Por estas y otras cuestiones parecidas se armaban en los bares multitudinarias peleas, semejantes a las de los "saloons” del lejano Oeste de las películas de vaqueros. Yo he participado en varias en el viejo Bar-o-Bar (o Bárbaro) -y en otros lugares-, junto a los inolvidables Miguel Briante, Jorge di Paola (“Dipi”), el Oso Smoje, Rodolfo Zibel y otros no menos conspicuos cultores de una noche porteña que no se parece nada a la de ahora, porque la de ahora es de otra gente y tiene otros códigos.
El hombre de antes comía y bebía de lo lindo. Le gustaba mucho el asado y la pasta. Y tomaba el vermú, o el batido de Gancia, o el fernet con aceitunas y trocitos de queso duro y salame. Otras veces le daba a la cerveza suelta con papas fritas o maníes salados.
Ese especimen ya extinguido tenía la obsesión de ser fuerte, de tener los hombros anchos, la espalda poderosa y los brazos musculosos, con los bíceps marcados. Era hombre de pelo en pecho, literalmente hablando. Tenía la barba muy cerrada, que le azuleaba el mentón. Iba a la cancha todos los domingos y vociferaba hasta quedarse ronco. También frecuentaba el club. Casi todos jugaban al fútbol o a la pelota a paleta en los pocos ratos que tenían libres. Porque, otra cosa, el hombre antiguo trabajaba como un negro. Muchos, sobre todo los más jóvenes, hacían fierros, es decir, levantaban pesas, o boxeaban. Ninguno se perdía ni una sola velada del Luna Park de Tito Lectoure, que fue el templo porteño del pugilismo por antonomasia.
Aquel hombre de antes era parlanchín y vital, de un vitalismo desaforado. También era inquieto y móvil, por así decirlo. Viajaba con frecuencia, para asistir a bodas y bautizos de hijos de parientes y amigos, a Tandil, Lobos, Ascochinga o Mar del Plata. Tenía coche. Siempre se las arreglaba para tenerlo. Cero kilómetros o de enésima mano, grande o chico, bien cuidado o hecho un cascajo, pero auto al fin.
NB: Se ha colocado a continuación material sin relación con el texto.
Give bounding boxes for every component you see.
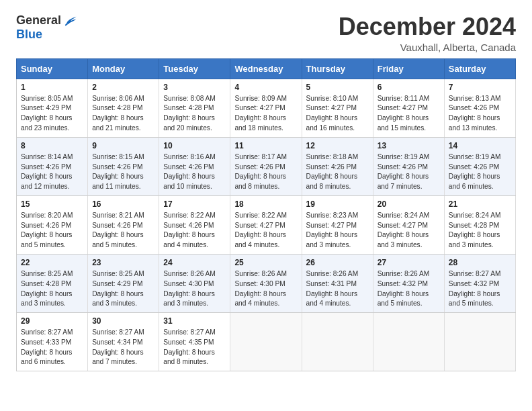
calendar-header-row: SundayMondayTuesdayWednesdayThursdayFrid… <box>17 58 516 79</box>
calendar-cell: 9Sunrise: 8:15 AMSunset: 4:26 PMDaylight… <box>88 137 159 195</box>
day-number: 31 <box>163 316 226 326</box>
day-number: 9 <box>92 141 154 150</box>
calendar-cell <box>230 313 302 371</box>
weekday-header-wednesday: Wednesday <box>230 58 302 79</box>
day-info: Sunrise: 8:24 AMSunset: 4:28 PMDaylight:… <box>449 211 511 250</box>
day-info: Sunrise: 8:16 AMSunset: 4:26 PMDaylight:… <box>163 152 226 192</box>
calendar-cell: 23Sunrise: 8:25 AMSunset: 4:29 PMDayligh… <box>88 254 159 312</box>
day-number: 13 <box>378 141 440 150</box>
day-number: 28 <box>449 258 511 267</box>
day-number: 7 <box>449 83 511 92</box>
calendar-cell: 4Sunrise: 8:09 AMSunset: 4:27 PMDaylight… <box>230 79 302 137</box>
day-info: Sunrise: 8:19 AMSunset: 4:26 PMDaylight:… <box>378 152 440 192</box>
day-number: 2 <box>92 83 154 92</box>
logo-bird-icon <box>62 13 77 28</box>
calendar-cell: 15Sunrise: 8:20 AMSunset: 4:26 PMDayligh… <box>17 195 88 254</box>
day-number: 8 <box>21 141 83 150</box>
calendar-cell: 26Sunrise: 8:26 AMSunset: 4:31 PMDayligh… <box>302 254 373 312</box>
day-number: 18 <box>234 199 297 209</box>
calendar-cell: 13Sunrise: 8:19 AMSunset: 4:26 PMDayligh… <box>373 137 444 195</box>
day-number: 23 <box>92 258 154 267</box>
logo-text-blue: Blue <box>16 28 77 42</box>
weekday-header-sunday: Sunday <box>17 58 88 79</box>
title-block: December 2024 Vauxhall, Alberta, Canada <box>339 13 516 53</box>
calendar-cell: 21Sunrise: 8:24 AMSunset: 4:28 PMDayligh… <box>444 195 515 254</box>
day-number: 27 <box>378 258 440 267</box>
calendar-cell: 5Sunrise: 8:10 AMSunset: 4:27 PMDaylight… <box>302 79 373 137</box>
day-info: Sunrise: 8:25 AMSunset: 4:28 PMDaylight:… <box>21 269 83 309</box>
calendar-week-row: 1Sunrise: 8:05 AMSunset: 4:29 PMDaylight… <box>17 79 516 137</box>
calendar-cell: 28Sunrise: 8:27 AMSunset: 4:32 PMDayligh… <box>444 254 515 312</box>
calendar-cell <box>302 313 373 371</box>
calendar-week-row: 22Sunrise: 8:25 AMSunset: 4:28 PMDayligh… <box>17 254 516 312</box>
day-number: 15 <box>21 199 83 209</box>
calendar-cell: 24Sunrise: 8:26 AMSunset: 4:30 PMDayligh… <box>159 254 230 312</box>
day-info: Sunrise: 8:21 AMSunset: 4:26 PMDaylight:… <box>92 211 154 250</box>
calendar-cell: 10Sunrise: 8:16 AMSunset: 4:26 PMDayligh… <box>159 137 230 195</box>
weekday-header-monday: Monday <box>88 58 159 79</box>
calendar-cell: 16Sunrise: 8:21 AMSunset: 4:26 PMDayligh… <box>88 195 159 254</box>
day-number: 21 <box>449 199 511 209</box>
calendar-week-row: 29Sunrise: 8:27 AMSunset: 4:33 PMDayligh… <box>17 313 516 371</box>
calendar-cell: 31Sunrise: 8:27 AMSunset: 4:35 PMDayligh… <box>159 313 230 371</box>
day-number: 1 <box>21 83 83 92</box>
day-info: Sunrise: 8:27 AMSunset: 4:33 PMDaylight:… <box>21 328 83 367</box>
calendar-cell: 6Sunrise: 8:11 AMSunset: 4:27 PMDaylight… <box>373 79 444 137</box>
day-number: 30 <box>92 316 154 326</box>
day-info: Sunrise: 8:22 AMSunset: 4:26 PMDaylight:… <box>163 211 226 250</box>
day-info: Sunrise: 8:25 AMSunset: 4:29 PMDaylight:… <box>92 269 154 309</box>
day-info: Sunrise: 8:26 AMSunset: 4:30 PMDaylight:… <box>163 269 226 309</box>
day-info: Sunrise: 8:23 AMSunset: 4:27 PMDaylight:… <box>306 211 369 250</box>
calendar-cell: 7Sunrise: 8:13 AMSunset: 4:26 PMDaylight… <box>444 79 515 137</box>
calendar-cell: 30Sunrise: 8:27 AMSunset: 4:34 PMDayligh… <box>88 313 159 371</box>
day-info: Sunrise: 8:09 AMSunset: 4:27 PMDaylight:… <box>234 94 297 134</box>
day-info: Sunrise: 8:27 AMSunset: 4:32 PMDaylight:… <box>449 269 511 309</box>
day-info: Sunrise: 8:05 AMSunset: 4:29 PMDaylight:… <box>21 94 83 134</box>
day-info: Sunrise: 8:18 AMSunset: 4:26 PMDaylight:… <box>306 152 369 192</box>
day-number: 26 <box>306 258 369 267</box>
day-number: 20 <box>378 199 440 209</box>
day-number: 22 <box>21 258 83 267</box>
calendar-cell: 25Sunrise: 8:26 AMSunset: 4:30 PMDayligh… <box>230 254 302 312</box>
day-number: 6 <box>378 83 440 92</box>
weekday-header-tuesday: Tuesday <box>159 58 230 79</box>
day-number: 3 <box>163 83 226 92</box>
day-info: Sunrise: 8:15 AMSunset: 4:26 PMDaylight:… <box>92 152 154 192</box>
logo-text-general: General <box>16 14 61 28</box>
calendar-cell <box>444 313 515 371</box>
day-number: 5 <box>306 83 369 92</box>
day-number: 29 <box>21 316 83 326</box>
day-info: Sunrise: 8:19 AMSunset: 4:26 PMDaylight:… <box>449 152 511 192</box>
calendar-cell: 29Sunrise: 8:27 AMSunset: 4:33 PMDayligh… <box>17 313 88 371</box>
calendar-cell: 17Sunrise: 8:22 AMSunset: 4:26 PMDayligh… <box>159 195 230 254</box>
calendar-table: SundayMondayTuesdayWednesdayThursdayFrid… <box>16 58 516 372</box>
day-info: Sunrise: 8:06 AMSunset: 4:28 PMDaylight:… <box>92 94 154 134</box>
calendar-cell: 1Sunrise: 8:05 AMSunset: 4:29 PMDaylight… <box>17 79 88 137</box>
calendar-week-row: 8Sunrise: 8:14 AMSunset: 4:26 PMDaylight… <box>17 137 516 195</box>
calendar-cell: 11Sunrise: 8:17 AMSunset: 4:26 PMDayligh… <box>230 137 302 195</box>
day-info: Sunrise: 8:10 AMSunset: 4:27 PMDaylight:… <box>306 94 369 134</box>
day-info: Sunrise: 8:20 AMSunset: 4:26 PMDaylight:… <box>21 211 83 250</box>
weekday-header-thursday: Thursday <box>302 58 373 79</box>
calendar-cell: 14Sunrise: 8:19 AMSunset: 4:26 PMDayligh… <box>444 137 515 195</box>
day-info: Sunrise: 8:11 AMSunset: 4:27 PMDaylight:… <box>378 94 440 134</box>
day-info: Sunrise: 8:27 AMSunset: 4:35 PMDaylight:… <box>163 328 226 367</box>
day-info: Sunrise: 8:22 AMSunset: 4:27 PMDaylight:… <box>234 211 297 250</box>
day-number: 24 <box>163 258 226 267</box>
day-info: Sunrise: 8:24 AMSunset: 4:27 PMDaylight:… <box>378 211 440 250</box>
calendar-cell: 8Sunrise: 8:14 AMSunset: 4:26 PMDaylight… <box>17 137 88 195</box>
day-number: 14 <box>449 141 511 150</box>
day-number: 12 <box>306 141 369 150</box>
calendar-cell: 19Sunrise: 8:23 AMSunset: 4:27 PMDayligh… <box>302 195 373 254</box>
day-number: 11 <box>234 141 297 150</box>
calendar-cell: 27Sunrise: 8:26 AMSunset: 4:32 PMDayligh… <box>373 254 444 312</box>
day-number: 19 <box>306 199 369 209</box>
day-info: Sunrise: 8:26 AMSunset: 4:31 PMDaylight:… <box>306 269 369 309</box>
logo: General Blue <box>16 13 77 42</box>
calendar-cell: 2Sunrise: 8:06 AMSunset: 4:28 PMDaylight… <box>88 79 159 137</box>
page-header: General Blue December 2024 Vauxhall, Alb… <box>16 13 516 53</box>
day-info: Sunrise: 8:17 AMSunset: 4:26 PMDaylight:… <box>234 152 297 192</box>
weekday-header-friday: Friday <box>373 58 444 79</box>
day-number: 25 <box>234 258 297 267</box>
location-title: Vauxhall, Alberta, Canada <box>339 42 516 53</box>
El hombre antañón se vestía bien, dentro de los cánones clásicos. No faltaba un traje oscuro en su guardarropa. Generalmente iba de "blazer" azul o de chaqueta deportiva, pantalón de franela y mocasines -de Guido, o de Los Angelitos-. En verano usaba algún traje mil rayas y chaqueta blanca. Estamos hablando del hombre de clase media, que se podía permitir el lujo de comprarse ropa de vez en cuando, casi siempre a crédito.
Una de las características del hombre de otrora era su pasión por las mujeres. Vivía por y para las mujeres. Hasta en las tertulias de café —porque el hombre primitivo cultivaba las tertulias de café— se hablaba de mujeres. Cuando llegaba al matrimonio, ese hombrachón estaba bien corrido, era un experto en materia de sexo.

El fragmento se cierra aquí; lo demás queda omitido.